- _HOW TO COMPLETE THIS TASK_
Give back the records below exactly, omitting the pictures.

- _Items from a dataset_

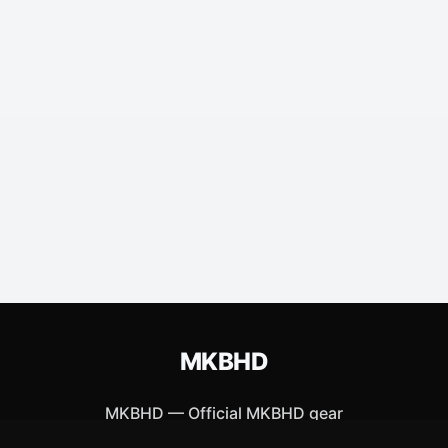
MKBHD
MKBHD
—
Official MKBHD gear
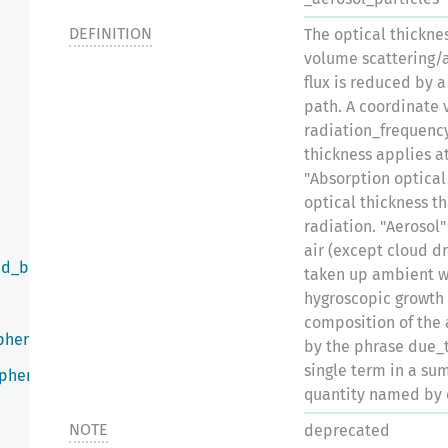
DEFINITION
The optical thicknes
volume scattering/a
flux is reduced by a
path. A coordinate 
radiation_frequency
thickness applies a
"Absorption optical
optical thickness t
radiation. "Aerosol
air (except cloud dr
ed_by_infrared_radiation
taken up ambient wa
hygroscopic growth
composition of the 
phere
by the phrase due_
single term in a su
sphere
quantity named by 
NOTE
deprecated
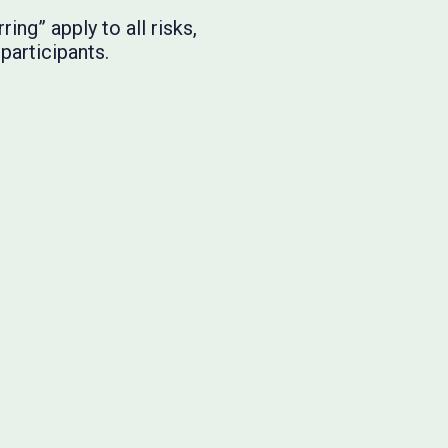
ng” apply to all risks,
participants.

- _ANSWER BOX_
MKBHD
MKBHD
—
Official MKBHD gear
DEFINITION
The optical thicknes
volume scattering/a
flux is reduced by a
path. A coordinate 
radiation_frequency
thickness applies a
"Absorption optical
optical thickness t
radiation. "Aerosol
air (except cloud dr
ed_by_infrared_radiation
taken up ambient wa
hygroscopic growth
composition of the 
phere
by the phrase due_
single term in a su
sphere
quantity named by 
NOTE
deprecated
ng” apply to all risks,
participants.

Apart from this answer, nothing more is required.